*Task details*: Could the data below be retyped exactly, without its pictures?

*Data to use*:
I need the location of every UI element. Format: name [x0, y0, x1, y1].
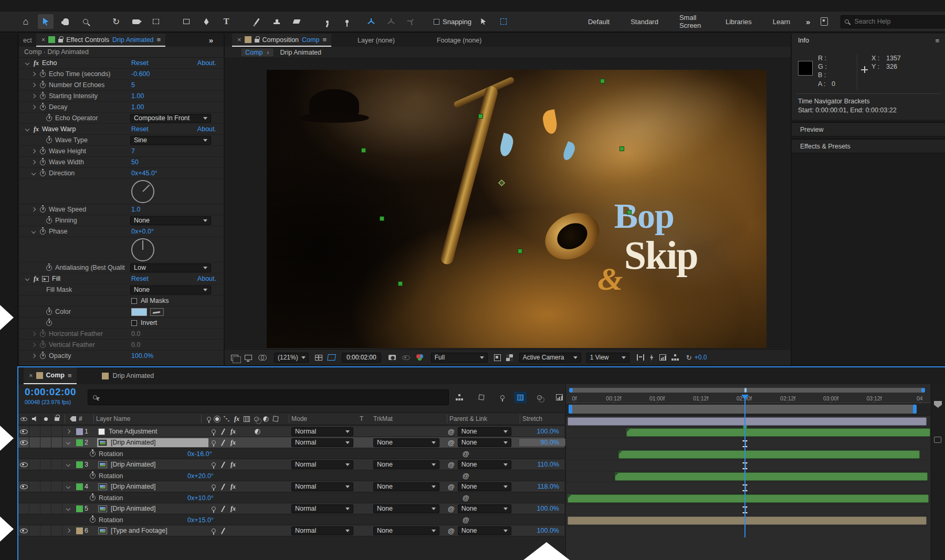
property-row-rotation[interactable]: Rotation 0x+20.0° @: [18, 470, 564, 481]
stopwatch-icon[interactable]: [46, 218, 52, 224]
snap-arrow-button[interactable]: [476, 14, 491, 29]
motion-blur-button[interactable]: [533, 392, 545, 403]
pickwhip-icon[interactable]: @: [448, 461, 455, 469]
workspace-default[interactable]: Default: [578, 18, 620, 26]
graph-editor-button[interactable]: [553, 392, 565, 403]
property-value[interactable]: 7: [131, 147, 135, 155]
layer-label-swatch[interactable]: [76, 428, 83, 435]
stopwatch-icon[interactable]: [40, 171, 46, 176]
fast-preview-button[interactable]: [494, 354, 501, 361]
layer-name-column-header[interactable]: Layer Name: [96, 415, 199, 422]
panel-overflow-button[interactable]: »: [204, 34, 218, 47]
t-column-header[interactable]: T: [360, 415, 373, 422]
current-timecode[interactable]: 0:00:02:00: [25, 386, 76, 398]
anchor-switch[interactable]: [212, 429, 216, 434]
property-row-rotation[interactable]: Rotation 0x+15.0° @: [18, 514, 564, 525]
zoom-tool[interactable]: [78, 14, 93, 29]
stopwatch-icon[interactable]: [40, 149, 46, 154]
chevron-down-icon[interactable]: [25, 277, 29, 281]
chevron-down-icon[interactable]: [25, 61, 29, 65]
quality-switch[interactable]: [220, 483, 226, 490]
tab-composition[interactable]: × Composition Comp ≡: [232, 34, 331, 47]
layer-label-swatch[interactable]: [76, 461, 83, 468]
stretch-column-header[interactable]: Stretch: [522, 415, 542, 422]
pixel-aspect-button[interactable]: [637, 354, 644, 361]
pickwhip-icon[interactable]: @: [448, 439, 455, 447]
parent-dropdown[interactable]: None: [458, 504, 511, 513]
trkmat-dropdown[interactable]: None: [373, 482, 439, 491]
eyedropper-icon[interactable]: [150, 308, 164, 316]
reset-link[interactable]: Reset: [131, 125, 149, 133]
audio-column-icon[interactable]: [32, 416, 37, 421]
quality-switch[interactable]: [220, 461, 226, 468]
eye-toggle[interactable]: [20, 529, 28, 533]
pickwhip-icon[interactable]: @: [448, 428, 455, 436]
stopwatch-icon[interactable]: [90, 451, 96, 457]
workspace-standard[interactable]: Standard: [620, 18, 669, 26]
canvas-text-ampersand[interactable]: &: [597, 260, 623, 298]
navigator-playhead-marker[interactable]: [744, 388, 747, 393]
chevron-right-icon[interactable]: [32, 343, 36, 347]
tab-footage[interactable]: Footage (none): [432, 34, 487, 47]
chevron-right-icon[interactable]: [66, 429, 70, 434]
comp-mini-map-button[interactable]: [934, 437, 941, 443]
shy-layers-button[interactable]: [496, 392, 509, 403]
layer-bar-tone-adjustment[interactable]: [568, 417, 927, 426]
parent-link-column-header[interactable]: Parent & Link: [449, 415, 518, 422]
table-row[interactable]: 2 [Drip Animated] fx Normal None @None 9…: [18, 437, 564, 448]
hand-tool[interactable]: [58, 14, 74, 29]
layer-handle[interactable]: [620, 146, 624, 151]
mode-column-header[interactable]: Mode: [291, 415, 360, 422]
property-value[interactable]: 0x+0.0°: [131, 228, 154, 235]
close-icon[interactable]: ×: [29, 372, 33, 379]
property-value[interactable]: 0.0: [131, 330, 140, 337]
stopwatch-icon[interactable]: [90, 473, 96, 479]
project-tab-fragment[interactable]: ect: [19, 34, 36, 47]
region-of-interest-button[interactable]: [328, 354, 335, 361]
canvas-text-bop[interactable]: Bop: [614, 195, 674, 237]
view-axis-mode-button[interactable]: [403, 14, 419, 29]
close-icon[interactable]: ×: [41, 36, 46, 44]
quality-switch[interactable]: [220, 439, 226, 446]
panel-menu-icon[interactable]: ≡: [68, 372, 71, 379]
table-row[interactable]: 5 [Drip Animated] fx Normal None @None 1…: [18, 503, 564, 514]
layer-handle[interactable]: [478, 114, 483, 119]
stopwatch-icon[interactable]: [46, 320, 52, 326]
panel-menu-icon[interactable]: ≡: [935, 37, 939, 45]
blend-mode-dropdown[interactable]: Normal: [291, 460, 353, 469]
close-icon[interactable]: ×: [237, 36, 242, 44]
stopwatch-icon[interactable]: [40, 353, 46, 359]
layer-name[interactable]: Tone Adjustment: [109, 428, 157, 435]
composition-canvas[interactable]: Bop Skip &: [267, 70, 766, 348]
workspace-learn[interactable]: Learn: [762, 18, 801, 26]
about-link[interactable]: About.: [197, 59, 216, 67]
snap-bounds-button[interactable]: [496, 14, 511, 29]
property-value[interactable]: 0.0: [131, 341, 140, 348]
property-value[interactable]: 1.00: [131, 92, 144, 100]
anchor-point-handle[interactable]: [498, 180, 505, 187]
eraser-tool[interactable]: [289, 14, 304, 29]
pickwhip-icon[interactable]: @: [463, 516, 469, 524]
property-value[interactable]: -0.600: [131, 70, 150, 78]
parent-dropdown[interactable]: None: [458, 482, 511, 491]
blend-mode-dropdown[interactable]: Normal: [291, 526, 353, 535]
layer-label-swatch[interactable]: [76, 483, 83, 490]
snapshot-button[interactable]: [388, 355, 396, 360]
pickwhip-icon[interactable]: @: [463, 450, 469, 458]
clone-stamp-tool[interactable]: [269, 14, 285, 29]
stopwatch-icon[interactable]: [40, 331, 46, 337]
show-snapshot-button[interactable]: [402, 355, 410, 360]
chevron-right-icon[interactable]: [32, 105, 36, 109]
stretch-value[interactable]: 118.0%: [519, 483, 566, 490]
eye-toggle[interactable]: [20, 440, 28, 445]
lock-column-icon[interactable]: [55, 417, 59, 421]
table-row[interactable]: 6 [Type and Footage] Normal None @None 1…: [18, 525, 564, 536]
anchor-switch[interactable]: [212, 484, 216, 489]
type-tool[interactable]: T: [218, 14, 234, 29]
layer-handle[interactable]: [600, 79, 605, 83]
stopwatch-icon[interactable]: [40, 160, 46, 165]
effects-presets-panel-header[interactable]: Effects & Presets: [792, 139, 945, 153]
layer-handle[interactable]: [380, 216, 384, 221]
world-axis-mode-button[interactable]: [383, 14, 399, 29]
fill-mask-dropdown[interactable]: None: [130, 286, 211, 294]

*Your solution*:
I need the location of every UI element. Format: name [x0, y0, x1, y1].
property-row-rotation[interactable]: Rotation 0x+20.0° @: [18, 470, 564, 481]
stopwatch-icon[interactable]: [46, 218, 52, 224]
snap-arrow-button[interactable]: [476, 14, 491, 29]
motion-blur-button[interactable]: [533, 392, 545, 403]
pickwhip-icon[interactable]: @: [448, 461, 455, 469]
workspace-default[interactable]: Default: [578, 18, 620, 26]
graph-editor-button[interactable]: [553, 392, 565, 403]
property-value[interactable]: 7: [131, 147, 135, 155]
layer-label-swatch[interactable]: [76, 428, 83, 435]
stopwatch-icon[interactable]: [40, 171, 46, 176]
fast-preview-button[interactable]: [494, 354, 501, 361]
layer-name-column-header[interactable]: Layer Name: [96, 415, 199, 422]
panel-overflow-button[interactable]: »: [204, 34, 218, 47]
t-column-header[interactable]: T: [360, 415, 373, 422]
current-timecode[interactable]: 0:00:02:00: [25, 386, 76, 398]
anchor-switch[interactable]: [212, 429, 216, 434]
property-row-rotation[interactable]: Rotation 0x+15.0° @: [18, 514, 564, 525]
zoom-tool[interactable]: [78, 14, 93, 29]
stopwatch-icon[interactable]: [40, 149, 46, 154]
chevron-down-icon[interactable]: [25, 277, 29, 281]
chevron-down-icon[interactable]: [25, 61, 29, 65]
quality-switch[interactable]: [220, 483, 226, 490]
tab-composition[interactable]: × Composition Comp ≡: [232, 34, 331, 47]
layer-label-swatch[interactable]: [76, 461, 83, 468]
stretch-column-header[interactable]: Stretch: [522, 415, 542, 422]
pixel-aspect-button[interactable]: [637, 354, 644, 361]
pickwhip-icon[interactable]: @: [448, 439, 455, 447]
parent-dropdown[interactable]: None: [458, 504, 511, 513]
trkmat-dropdown[interactable]: None: [373, 482, 439, 491]
eyedropper-icon[interactable]: [150, 308, 164, 316]
reset-link[interactable]: Reset: [131, 125, 149, 133]
audio-column-icon[interactable]: [32, 416, 37, 421]
quality-switch[interactable]: [220, 461, 226, 468]
eye-toggle[interactable]: [20, 529, 28, 533]
pickwhip-icon[interactable]: @: [448, 428, 455, 436]
stopwatch-icon[interactable]: [90, 451, 96, 457]
workspace-standard[interactable]: Standard: [620, 18, 669, 26]
canvas-text-ampersand[interactable]: &: [597, 260, 623, 298]
navigator-playhead-marker[interactable]: [744, 388, 747, 393]
chevron-right-icon[interactable]: [32, 343, 36, 347]
tab-footage[interactable]: Footage (none): [432, 34, 487, 47]
chevron-right-icon[interactable]: [66, 429, 70, 434]
comp-mini-map-button[interactable]: [934, 437, 941, 443]
shy-layers-button[interactable]: [496, 392, 509, 403]
layer-bar-tone-adjustment[interactable]: [568, 417, 927, 426]
parent-link-column-header[interactable]: Parent & Link: [449, 415, 518, 422]
table-row[interactable]: 2 [Drip Animated] fx Normal None @None 9…: [18, 437, 564, 448]
hand-tool[interactable]: [58, 14, 74, 29]
layer-handle[interactable]: [620, 146, 624, 151]
mode-column-header[interactable]: Mode: [291, 415, 360, 422]
property-value[interactable]: 0x+0.0°: [131, 228, 154, 235]
close-icon[interactable]: ×: [29, 372, 33, 379]
property-value[interactable]: 0.0: [131, 330, 140, 337]
stopwatch-icon[interactable]: [90, 473, 96, 479]
project-tab-fragment[interactable]: ect: [19, 34, 36, 47]
region-of-interest-button[interactable]: [328, 354, 335, 361]
canvas-text-bop[interactable]: Bop: [614, 195, 674, 237]
view-axis-mode-button[interactable]: [403, 14, 419, 29]
close-icon[interactable]: ×: [41, 36, 46, 44]
quality-switch[interactable]: [220, 439, 226, 446]
panel-menu-icon[interactable]: ≡: [68, 372, 71, 379]
table-row[interactable]: 5 [Drip Animated] fx Normal None @None 1…: [18, 503, 564, 514]
layer-handle[interactable]: [478, 114, 483, 119]
stopwatch-icon[interactable]: [46, 320, 52, 326]
panel-menu-icon[interactable]: ≡: [935, 37, 939, 45]
blend-mode-dropdown[interactable]: Normal: [291, 460, 353, 469]
close-icon[interactable]: ×: [237, 36, 242, 44]
stopwatch-icon[interactable]: [40, 353, 46, 359]
layer-name[interactable]: Tone Adjustment: [109, 428, 157, 435]
composition-canvas[interactable]: Bop Skip &: [267, 70, 766, 348]
workspace-learn[interactable]: Learn: [762, 18, 801, 26]
about-link[interactable]: About.: [197, 59, 216, 67]
snap-bounds-button[interactable]: [496, 14, 511, 29]
property-value[interactable]: 0.0: [131, 341, 140, 348]
property-value[interactable]: 1.00: [131, 92, 144, 100]
anchor-point-handle[interactable]: [498, 180, 505, 187]
eraser-tool[interactable]: [289, 14, 304, 29]
pickwhip-icon[interactable]: @: [463, 516, 469, 524]
property-value[interactable]: -0.600: [131, 70, 150, 78]
parent-dropdown[interactable]: None: [458, 482, 511, 491]
blend-mode-dropdown[interactable]: Normal: [291, 526, 353, 535]
layer-label-swatch[interactable]: [76, 483, 83, 490]
snapshot-button[interactable]: [388, 355, 396, 360]
pickwhip-icon[interactable]: @: [463, 450, 469, 458]
clone-stamp-tool[interactable]: [269, 14, 285, 29]
stopwatch-icon[interactable]: [40, 331, 46, 337]
show-snapshot-button[interactable]: [402, 355, 410, 360]
chevron-right-icon[interactable]: [32, 105, 36, 109]
stretch-value[interactable]: 118.0%: [519, 483, 566, 490]
eye-toggle[interactable]: [20, 440, 28, 445]
lock-column-icon[interactable]: [55, 417, 59, 421]
table-row[interactable]: 6 [Type and Footage] Normal None @None 1…: [18, 525, 564, 536]
anchor-switch[interactable]: [212, 484, 216, 489]
type-tool[interactable]: T: [218, 14, 234, 29]
layer-handle[interactable]: [600, 79, 605, 83]
stopwatch-icon[interactable]: [40, 160, 46, 165]
effects-presets-panel-header[interactable]: Effects & Presets: [792, 139, 945, 153]
layer-handle[interactable]: [380, 216, 384, 221]
world-axis-mode-button[interactable]: [383, 14, 399, 29]
fill-mask-dropdown[interactable]: None: [130, 286, 211, 294]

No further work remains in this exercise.